What you are asked to do
Please give back, exactly as written, only the line containing "2025年5月 (1106, 625)" and every line after it until the data below ends.

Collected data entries
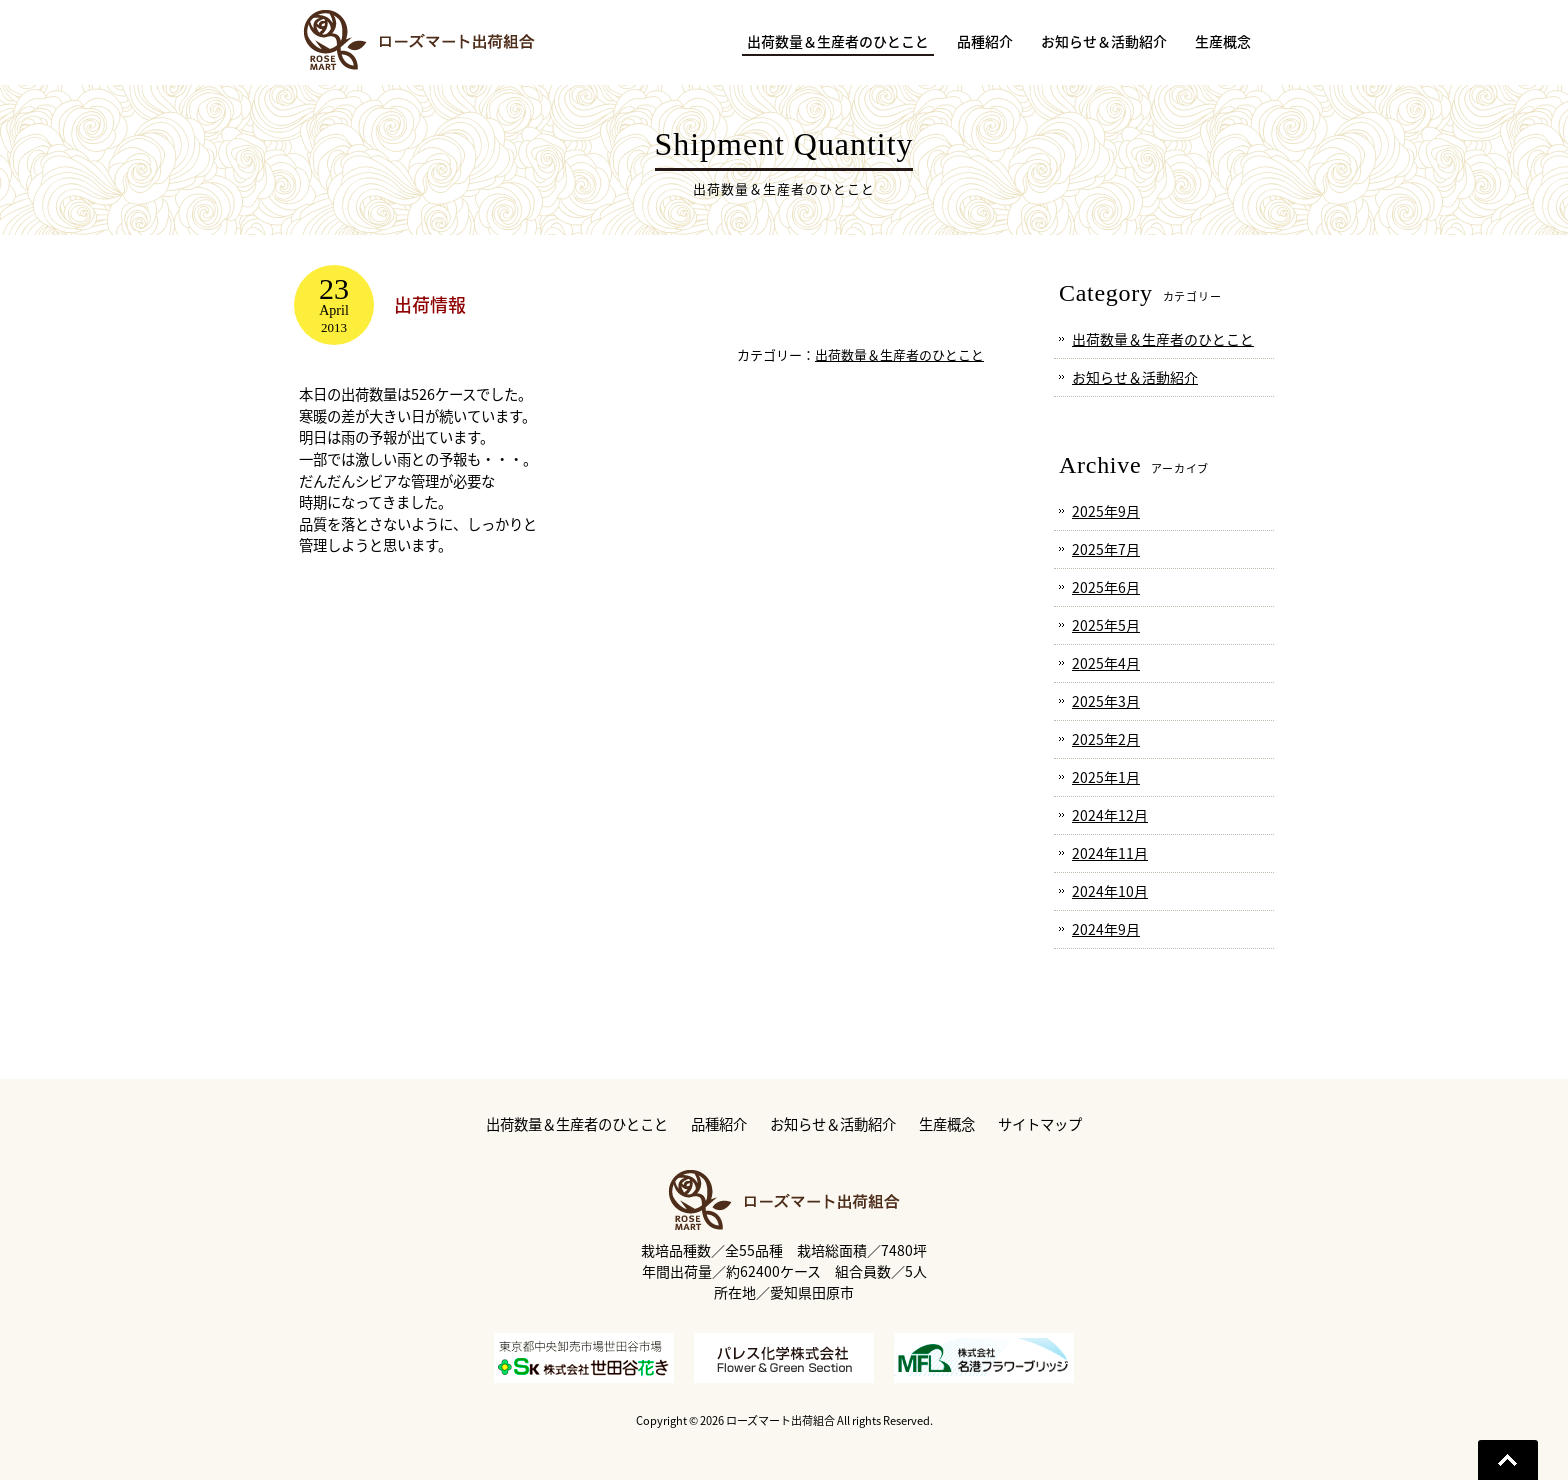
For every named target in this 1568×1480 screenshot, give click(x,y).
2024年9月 (1106, 929)
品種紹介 (719, 1124)
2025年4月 (1106, 663)
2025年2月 (1106, 739)
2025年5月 (1106, 625)
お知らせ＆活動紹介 (1135, 377)
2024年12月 (1110, 815)
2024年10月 (1110, 891)
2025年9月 (1106, 511)
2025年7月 (1106, 549)
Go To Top (1508, 1460)
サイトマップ (1040, 1124)
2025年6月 (1106, 587)
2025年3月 (1106, 701)
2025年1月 (1106, 777)
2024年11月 (1110, 853)
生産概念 (947, 1124)
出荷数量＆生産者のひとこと (899, 354)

Exercise response
2025年5月 (1106, 625)
お知らせ＆活動紹介 (1135, 377)
2024年12月 (1110, 815)
2024年10月 (1110, 891)
2025年9月 (1106, 511)
2025年7月 (1106, 549)
Go To Top (1508, 1460)
サイトマップ (1040, 1124)
2025年6月 (1106, 587)
2025年3月 (1106, 701)
2025年1月 (1106, 777)
2024年11月 (1110, 853)
生産概念 (947, 1124)
出荷数量＆生産者のひとこと (899, 354)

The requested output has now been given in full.